Violences policières : "Il y a une instrumentalisation d'un certain nombre de groupuscules qui sont en train de transformer ce mouvement", dénonce Bruno Retailleau

FRANCE INTER / RADIO FRANCE

Bruno Retailleau, sénateur Les Républicains de Vendée et président du groupe LR au Sénat, revient sur France Inter mardi sur les manifestations contre les violences policières.

"Il y a une instrumentalisation d'un certain nombre de groupuscules, l'ultragauche, les islamistes, les indigénistes qui sont en train de transformer ce mouvement", estime mardi 16 juin sur France Inter Bruno Retailleau, sénateur Les Républicains de Vendée et président du groupe Les Républicains au Sénat, à propos des manifestations contre les violences policières.

"Je refuse qu'on entre dans ce modèle où il y a une sorte de convergence des luttes, intersectionnelle, comme on dit, où il y a des mouvances qui s'organisent : la mouvance indigéniste qui veut qu'en permanence, on puisse rappeler une sorte de conscience raciale, la mettre au cœur des rapports sociaux, la mouvance islamiste", explique-t-il. "Il y a un homme qui est mort, c'est terrible et je comprends la douleur d'une famille", indique Bruno Retailleau à propos de l'affaire Adama Traoré.

Instrumentaliser cette douleur pour essayer de durcir les rapports sociaux, pour que l'on puisse en France, racialiser les rapports sociaux, c'est l'inverse du modèle républicain et cela n'a rien à voir avec le combat antiraciste traditionnel.

Bruno Retailleau

à France Inter

Le sénateur LR reconnaît que "bien sûr qu'il y a une émotion qui est légitimement partagée", et "qu'on a dans notre société française d'immenses progrès à faire pour pouvoir donner du travail à des jeunes qui n'en ont pas parce qu'ils habitent des cités". Ou "parce qu'ils habitent aussi parfois chez moi [en Vendée], ils sont ruraux, ils sont blancs, qui n'ont pas accès à des facilités dont d'autres dans d'autres lieux, peuvent bénéficier", poursuit Bruno Retailleau.

Le sénateur LR se dit "très partagé" sur la question des statistiques ethniques. "D'un côté cela permet de connaître la réalité des choses, sociologique, estime-t-il.

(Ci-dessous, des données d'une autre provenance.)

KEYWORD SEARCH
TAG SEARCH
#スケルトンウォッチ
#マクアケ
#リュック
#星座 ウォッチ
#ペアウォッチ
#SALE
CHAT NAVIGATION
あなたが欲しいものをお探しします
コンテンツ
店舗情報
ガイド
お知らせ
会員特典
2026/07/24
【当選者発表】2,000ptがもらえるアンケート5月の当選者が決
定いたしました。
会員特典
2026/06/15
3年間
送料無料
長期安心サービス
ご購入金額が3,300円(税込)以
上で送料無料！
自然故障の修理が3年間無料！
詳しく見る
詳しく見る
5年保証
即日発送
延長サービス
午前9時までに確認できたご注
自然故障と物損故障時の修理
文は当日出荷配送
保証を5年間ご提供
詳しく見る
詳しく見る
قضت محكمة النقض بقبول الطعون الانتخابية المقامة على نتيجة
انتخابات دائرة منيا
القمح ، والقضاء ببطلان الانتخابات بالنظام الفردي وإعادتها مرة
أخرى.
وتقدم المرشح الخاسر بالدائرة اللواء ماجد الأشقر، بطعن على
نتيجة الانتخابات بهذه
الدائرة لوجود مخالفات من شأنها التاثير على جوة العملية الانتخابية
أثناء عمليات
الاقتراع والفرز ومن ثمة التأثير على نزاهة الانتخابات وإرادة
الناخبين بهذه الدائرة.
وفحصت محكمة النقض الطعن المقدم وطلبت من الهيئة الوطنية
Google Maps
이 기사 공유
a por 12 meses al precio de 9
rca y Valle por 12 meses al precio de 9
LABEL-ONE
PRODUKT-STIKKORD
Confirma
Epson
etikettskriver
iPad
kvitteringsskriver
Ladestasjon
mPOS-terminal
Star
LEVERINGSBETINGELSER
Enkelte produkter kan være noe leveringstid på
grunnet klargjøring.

D'un autre côté, je m'y suis toujours refusé parce que je considère que ça pourrait amener à une sorte d'ethnicisation de la société française. Le modèle républicain ne connaît aucune race."

On est Français pas par la couleur de peau, pas par la foi que l'on professe, pas par la condition sociale, c'est cela qui fait la beauté de la France.

Bruno Retailleau

à France Inter

Interrogé sur les violences à Dijon, il s'insurge : "Quand je pense que certains voudraient désarmer les policiers, y compris d'ailleurs le ministre de l'Intérieur lui-même, alors qu'ils sont au premier rang de la violence. Ce ne sont pas eux qui sont les propagateurs de la violence, c'est eux qui subissent la violence."